# Sky dish + Triax satellite receiver



## ivuernis (11 Aug 2009)

I live in an apartment block with a shared SKY dish on the roof. The cable from the dish comes into a distribution switch which has a connection into my apartment. In my apartment I have a Triax satellite receiver (model DVB 1000 S). 

I have been unable to setup this up so that I can watch FTV (free-to-view) channels, e.g. BBC, ITV, etc. on my TV. I should be able to do this AFAIK but so far all attempts to program my Triax have failed. Does anybody have any experience with these Triax receivers that might be able to help me?


----------



## jhegarty (11 Aug 2009)

Depends on the setup used to wire the dish.

What happens when you scan ?

What signal readings do you get ?

Have you tired a sky box on the connection to make sure it works ?


----------



## ivuernis (11 Aug 2009)

jhegarty said:


> What happens when you scan ? What signal readings do you get ?

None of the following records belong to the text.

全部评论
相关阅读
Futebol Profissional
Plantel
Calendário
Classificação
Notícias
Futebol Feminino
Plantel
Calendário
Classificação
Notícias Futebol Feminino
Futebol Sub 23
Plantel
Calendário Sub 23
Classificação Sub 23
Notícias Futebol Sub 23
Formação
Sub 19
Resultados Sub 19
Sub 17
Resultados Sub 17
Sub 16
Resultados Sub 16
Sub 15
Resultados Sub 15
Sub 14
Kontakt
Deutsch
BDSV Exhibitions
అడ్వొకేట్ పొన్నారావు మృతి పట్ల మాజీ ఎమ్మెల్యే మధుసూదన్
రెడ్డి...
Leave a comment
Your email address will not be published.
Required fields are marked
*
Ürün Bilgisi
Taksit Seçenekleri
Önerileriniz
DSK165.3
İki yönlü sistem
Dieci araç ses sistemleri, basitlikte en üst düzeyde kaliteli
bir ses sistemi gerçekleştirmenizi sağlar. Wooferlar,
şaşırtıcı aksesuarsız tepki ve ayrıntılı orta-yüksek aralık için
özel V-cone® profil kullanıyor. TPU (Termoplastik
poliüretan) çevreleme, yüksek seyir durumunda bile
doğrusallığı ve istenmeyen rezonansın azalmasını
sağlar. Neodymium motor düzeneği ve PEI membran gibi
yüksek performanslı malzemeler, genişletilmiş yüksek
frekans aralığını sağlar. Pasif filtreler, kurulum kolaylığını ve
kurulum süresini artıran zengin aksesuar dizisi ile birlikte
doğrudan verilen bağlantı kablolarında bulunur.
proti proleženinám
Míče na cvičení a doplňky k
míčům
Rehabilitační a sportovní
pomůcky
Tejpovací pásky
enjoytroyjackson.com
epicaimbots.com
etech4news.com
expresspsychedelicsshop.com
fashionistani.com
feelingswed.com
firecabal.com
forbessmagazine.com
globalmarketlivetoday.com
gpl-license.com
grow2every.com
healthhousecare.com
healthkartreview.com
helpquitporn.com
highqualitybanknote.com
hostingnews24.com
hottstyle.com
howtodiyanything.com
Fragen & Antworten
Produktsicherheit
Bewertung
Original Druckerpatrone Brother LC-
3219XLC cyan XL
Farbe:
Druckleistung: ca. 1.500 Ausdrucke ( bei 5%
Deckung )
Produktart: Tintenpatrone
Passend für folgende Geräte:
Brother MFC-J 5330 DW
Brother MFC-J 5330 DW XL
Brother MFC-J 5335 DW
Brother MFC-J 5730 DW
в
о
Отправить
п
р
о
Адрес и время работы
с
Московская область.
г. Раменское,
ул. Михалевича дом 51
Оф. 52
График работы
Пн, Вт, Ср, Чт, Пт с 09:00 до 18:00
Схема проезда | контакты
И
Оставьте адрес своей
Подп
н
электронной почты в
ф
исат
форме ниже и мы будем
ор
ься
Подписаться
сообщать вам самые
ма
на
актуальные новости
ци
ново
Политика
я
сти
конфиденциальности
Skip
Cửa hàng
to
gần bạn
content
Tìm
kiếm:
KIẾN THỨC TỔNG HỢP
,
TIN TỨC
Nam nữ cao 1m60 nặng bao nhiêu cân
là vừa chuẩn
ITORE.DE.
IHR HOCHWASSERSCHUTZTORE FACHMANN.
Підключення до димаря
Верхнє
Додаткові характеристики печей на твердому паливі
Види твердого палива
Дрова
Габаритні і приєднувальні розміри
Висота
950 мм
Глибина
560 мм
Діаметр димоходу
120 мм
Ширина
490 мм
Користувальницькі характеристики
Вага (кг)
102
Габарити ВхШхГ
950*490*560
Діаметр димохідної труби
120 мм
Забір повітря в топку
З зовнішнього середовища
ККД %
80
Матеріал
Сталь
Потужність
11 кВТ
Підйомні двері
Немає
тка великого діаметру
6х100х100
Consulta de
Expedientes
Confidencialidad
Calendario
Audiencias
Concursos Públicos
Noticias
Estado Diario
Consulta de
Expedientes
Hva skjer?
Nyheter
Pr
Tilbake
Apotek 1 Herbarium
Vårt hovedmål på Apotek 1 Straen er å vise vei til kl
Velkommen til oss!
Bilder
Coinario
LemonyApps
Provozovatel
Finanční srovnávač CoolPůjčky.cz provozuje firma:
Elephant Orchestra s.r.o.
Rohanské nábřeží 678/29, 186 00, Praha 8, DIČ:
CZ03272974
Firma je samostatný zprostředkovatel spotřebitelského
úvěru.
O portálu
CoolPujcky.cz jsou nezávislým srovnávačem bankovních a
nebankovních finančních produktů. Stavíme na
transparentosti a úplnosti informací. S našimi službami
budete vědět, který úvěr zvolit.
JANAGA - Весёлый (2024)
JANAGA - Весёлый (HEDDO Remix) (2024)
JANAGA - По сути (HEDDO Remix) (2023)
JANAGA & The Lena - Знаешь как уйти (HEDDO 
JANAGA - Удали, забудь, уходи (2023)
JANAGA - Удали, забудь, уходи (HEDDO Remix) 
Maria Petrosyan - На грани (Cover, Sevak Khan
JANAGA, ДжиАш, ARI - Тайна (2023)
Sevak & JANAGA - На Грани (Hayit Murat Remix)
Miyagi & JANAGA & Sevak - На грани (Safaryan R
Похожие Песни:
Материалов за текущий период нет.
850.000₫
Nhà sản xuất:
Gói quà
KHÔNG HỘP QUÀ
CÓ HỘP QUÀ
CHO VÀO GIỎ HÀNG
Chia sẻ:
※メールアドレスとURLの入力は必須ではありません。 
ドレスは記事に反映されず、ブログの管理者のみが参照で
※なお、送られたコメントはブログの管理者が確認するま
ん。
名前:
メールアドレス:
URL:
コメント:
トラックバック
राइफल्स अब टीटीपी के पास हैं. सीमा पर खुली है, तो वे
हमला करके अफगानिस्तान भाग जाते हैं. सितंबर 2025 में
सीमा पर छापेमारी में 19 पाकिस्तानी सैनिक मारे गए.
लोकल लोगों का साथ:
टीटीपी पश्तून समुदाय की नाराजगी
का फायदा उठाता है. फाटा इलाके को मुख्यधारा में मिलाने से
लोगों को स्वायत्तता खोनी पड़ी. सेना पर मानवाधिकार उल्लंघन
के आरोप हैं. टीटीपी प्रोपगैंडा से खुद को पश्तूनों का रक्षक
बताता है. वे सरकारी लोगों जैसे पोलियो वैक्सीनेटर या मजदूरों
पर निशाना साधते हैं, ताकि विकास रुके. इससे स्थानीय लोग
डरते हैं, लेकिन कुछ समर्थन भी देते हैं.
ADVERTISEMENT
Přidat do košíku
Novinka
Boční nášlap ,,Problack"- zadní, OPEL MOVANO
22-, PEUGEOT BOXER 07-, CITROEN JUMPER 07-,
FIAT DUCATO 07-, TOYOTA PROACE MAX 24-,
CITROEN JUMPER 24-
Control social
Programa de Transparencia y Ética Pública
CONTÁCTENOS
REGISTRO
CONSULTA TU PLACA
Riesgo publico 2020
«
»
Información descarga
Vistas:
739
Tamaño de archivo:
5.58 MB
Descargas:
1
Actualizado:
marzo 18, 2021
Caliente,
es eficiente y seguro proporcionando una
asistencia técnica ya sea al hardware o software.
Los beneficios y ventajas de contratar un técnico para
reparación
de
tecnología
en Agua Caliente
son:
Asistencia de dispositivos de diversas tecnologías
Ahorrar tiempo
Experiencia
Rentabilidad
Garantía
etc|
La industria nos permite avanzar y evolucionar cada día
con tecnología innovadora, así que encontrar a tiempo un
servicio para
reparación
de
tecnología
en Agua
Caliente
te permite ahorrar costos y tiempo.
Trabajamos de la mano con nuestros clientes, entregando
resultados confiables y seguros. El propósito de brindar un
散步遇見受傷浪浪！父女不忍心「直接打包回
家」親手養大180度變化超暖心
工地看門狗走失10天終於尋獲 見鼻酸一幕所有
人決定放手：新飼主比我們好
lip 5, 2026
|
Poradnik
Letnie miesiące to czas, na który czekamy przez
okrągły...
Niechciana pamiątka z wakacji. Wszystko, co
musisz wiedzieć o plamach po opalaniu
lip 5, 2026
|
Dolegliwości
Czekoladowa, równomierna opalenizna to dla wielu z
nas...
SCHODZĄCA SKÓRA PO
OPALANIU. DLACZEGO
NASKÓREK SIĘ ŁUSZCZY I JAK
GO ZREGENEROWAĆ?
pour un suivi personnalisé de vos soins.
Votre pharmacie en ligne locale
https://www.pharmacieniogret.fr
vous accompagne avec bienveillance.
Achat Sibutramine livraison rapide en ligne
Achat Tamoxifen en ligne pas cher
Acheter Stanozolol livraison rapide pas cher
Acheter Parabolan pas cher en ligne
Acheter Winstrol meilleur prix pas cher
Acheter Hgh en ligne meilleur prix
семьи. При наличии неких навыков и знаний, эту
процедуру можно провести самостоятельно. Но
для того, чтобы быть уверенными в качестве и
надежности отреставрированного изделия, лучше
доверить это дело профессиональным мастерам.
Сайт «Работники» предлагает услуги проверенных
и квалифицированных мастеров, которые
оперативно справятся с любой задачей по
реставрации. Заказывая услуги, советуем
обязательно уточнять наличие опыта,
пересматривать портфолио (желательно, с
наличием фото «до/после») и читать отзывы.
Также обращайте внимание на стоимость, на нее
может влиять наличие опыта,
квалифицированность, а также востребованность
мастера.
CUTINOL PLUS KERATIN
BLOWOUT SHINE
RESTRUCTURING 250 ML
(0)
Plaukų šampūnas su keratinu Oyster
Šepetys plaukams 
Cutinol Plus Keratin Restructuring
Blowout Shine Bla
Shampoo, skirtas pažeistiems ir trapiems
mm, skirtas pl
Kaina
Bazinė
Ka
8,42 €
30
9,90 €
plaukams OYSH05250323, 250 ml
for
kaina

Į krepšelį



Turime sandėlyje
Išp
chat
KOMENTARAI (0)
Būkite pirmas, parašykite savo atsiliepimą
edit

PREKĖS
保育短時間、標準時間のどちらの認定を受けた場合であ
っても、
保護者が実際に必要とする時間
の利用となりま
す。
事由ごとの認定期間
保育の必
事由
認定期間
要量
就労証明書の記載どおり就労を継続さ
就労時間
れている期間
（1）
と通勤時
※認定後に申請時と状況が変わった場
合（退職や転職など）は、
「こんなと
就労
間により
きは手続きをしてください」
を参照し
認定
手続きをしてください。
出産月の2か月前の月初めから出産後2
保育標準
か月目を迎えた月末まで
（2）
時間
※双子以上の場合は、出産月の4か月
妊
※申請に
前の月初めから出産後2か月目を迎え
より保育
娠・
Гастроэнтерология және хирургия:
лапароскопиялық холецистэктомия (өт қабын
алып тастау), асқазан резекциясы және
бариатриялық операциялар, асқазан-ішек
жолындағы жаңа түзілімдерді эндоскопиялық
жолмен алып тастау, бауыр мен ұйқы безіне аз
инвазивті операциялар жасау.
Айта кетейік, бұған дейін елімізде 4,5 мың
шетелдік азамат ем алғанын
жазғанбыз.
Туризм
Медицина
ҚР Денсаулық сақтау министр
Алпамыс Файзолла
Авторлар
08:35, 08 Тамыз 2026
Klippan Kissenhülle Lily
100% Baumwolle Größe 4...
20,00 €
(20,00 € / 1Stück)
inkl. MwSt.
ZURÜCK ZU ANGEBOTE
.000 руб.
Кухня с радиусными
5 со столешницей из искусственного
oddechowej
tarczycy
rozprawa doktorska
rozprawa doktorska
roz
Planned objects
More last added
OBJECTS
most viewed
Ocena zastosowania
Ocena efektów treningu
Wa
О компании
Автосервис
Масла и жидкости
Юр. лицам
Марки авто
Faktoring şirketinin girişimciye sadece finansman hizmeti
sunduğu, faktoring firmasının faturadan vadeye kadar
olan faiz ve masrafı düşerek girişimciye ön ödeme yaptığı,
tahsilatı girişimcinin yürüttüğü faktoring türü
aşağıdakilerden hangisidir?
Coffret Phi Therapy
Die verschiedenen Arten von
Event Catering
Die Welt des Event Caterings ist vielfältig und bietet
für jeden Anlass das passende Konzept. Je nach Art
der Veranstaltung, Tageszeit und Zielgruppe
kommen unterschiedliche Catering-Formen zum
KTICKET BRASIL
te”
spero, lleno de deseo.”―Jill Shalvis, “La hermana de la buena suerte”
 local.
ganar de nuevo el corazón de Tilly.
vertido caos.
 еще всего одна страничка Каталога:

When I scan I don't get anything, i.e. not much of a signal. I downloaded some online instructions on how to scan for BBC, etc. but had no joy. 



jhegarty said:


> Have you tired a sky box on the connection to make sure it works ? Depends on the setup used to wire the dish.



No, I could try to get a loan of one and try it out. Can a dish be configured so that it would only work with Sky boxes? I thought you could plug in any receiver to pick up the FTV channels?


----------



## jhegarty (11 Aug 2009)

ivuernis said:


> No, I could try to get a loan of one and try it out. Can a dish be configured so that it would only work with Sky boxes? I thought you could plug in any receiver to pick up the FTV channels?



If it will work with a Sky box it should work with your FTA one. But we don't know if it works with a Sky box.

If may be a fault with the cable , dish, lnb..etc...etc.


----------



## 8till8 (21 Aug 2009)

Its likely there is a setting in the triax that is incorrect. 
Is the triax showing a signal from the dish (strength & quality) If it isn't then something fundamental is wrong with wiring/dish etc. If you are getting signal then its your setup and programming of the receiver so you need to figure this out or get someone to program it for you.


----------